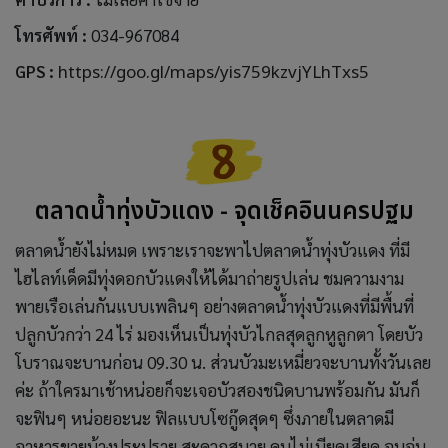
โทรศัพท์ :
034-967084
GPS :
https://goo.gl/maps/yis759kzvjYLhTxs5
ตลาดน้ำทุ่งบัวแดง - จุดเช็คอินนครปฐม
ตลาดน้ำยังไม่หมด เพราะเราจะพาไปตลาดน้ำทุ่งบัวแดง ที่มี
ไฮไลท์เด็ดมีทุ่งดอกบัวแดงให้ได้มาถ่ายรูปเล่น ชมความงาม
พายเรือเล่นกันแบบเพลินๆ อย่างตลาดน้ำทุ่งบัวแดงที่มีพื้นที่
ปลูกบัวกว่า 24 ไร่ มองเห็นเป็นทุ่งบัวไกลสุดลูกหูลูกตา โดยบัว
โบราณจะบานก่อน 09.30 น. ส่วนบัวมะเหมี่ยวจะบานทั้งวันเลย
ค่ะ ถ้าใครมาเช้าหน่อยก็จะเจอบัวสองชนิดบานพร้อมกัน มันก็
จะฟินๆ หน่อยอะนะ ฟิลแบบโซกู๊ดสุดๆ ซึ่งภายในตลาดมี
อาหารขายบ้างประปราย สะดวกสบาย คนไม่เบียดเสียด อบอุ่น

*Instructions to follow*
The listing above must be given again exactly, minus its pictures.

*Response for this exercise*
โทรศัพท์ :
034-967084
GPS :
https://goo.gl/maps/yis759kzvjYLhTxs5
ตลาดน้ำทุ่งบัวแดง - จุดเช็คอินนครปฐม
ตลาดน้ำยังไม่หมด เพราะเราจะพาไปตลาดน้ำทุ่งบัวแดง ที่มี
ไฮไลท์เด็ดมีทุ่งดอกบัวแดงให้ได้มาถ่ายรูปเล่น ชมความงาม
พายเรือเล่นกันแบบเพลินๆ อย่างตลาดน้ำทุ่งบัวแดงที่มีพื้นที่
ปลูกบัวกว่า 24 ไร่ มองเห็นเป็นทุ่งบัวไกลสุดลูกหูลูกตา โดยบัว
โบราณจะบานก่อน 09.30 น. ส่วนบัวมะเหมี่ยวจะบานทั้งวันเลย
ค่ะ ถ้าใครมาเช้าหน่อยก็จะเจอบัวสองชนิดบานพร้อมกัน มันก็
จะฟินๆ หน่อยอะนะ ฟิลแบบโซกู๊ดสุดๆ ซึ่งภายในตลาดมี
อาหารขายบ้างประปราย สะดวกสบาย คนไม่เบียดเสียด อบอุ่น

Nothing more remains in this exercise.